** What you need to do **
Return, without anything added, the lines from the one containing "g parenthood and" through the end of the entries below, exactly as written.

=======

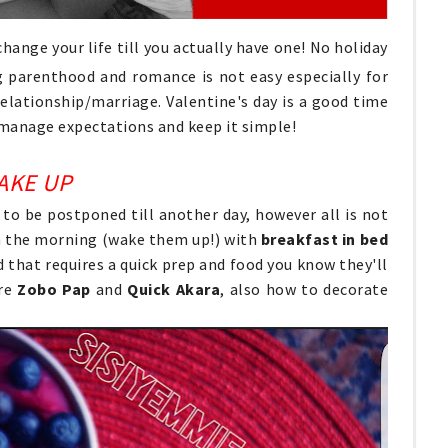
ange your life till you actually have one! No holiday
g parenthood and romance is not easy especially for
relationship/marriage. Valentine's day is a good time
 manage expectations and keep it simple!
AKE UP
 to be postponed till another day, however all is not
 in the morning (wake them up!) with
breakfast in bed
od that requires a quick prep and food you know they'll
are
Zobo Pap
and
Quick Akara
, also how to decorate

=======

** Result for this task **
g parenthood and romance is not easy especially for
relationship/marriage. Valentine's day is a good time
 manage expectations and keep it simple!
AKE UP
 to be postponed till another day, however all is not
 in the morning (wake them up!) with
breakfast in bed
od that requires a quick prep and food you know they'll
are
Zobo Pap
and
Quick Akara
, also how to decorate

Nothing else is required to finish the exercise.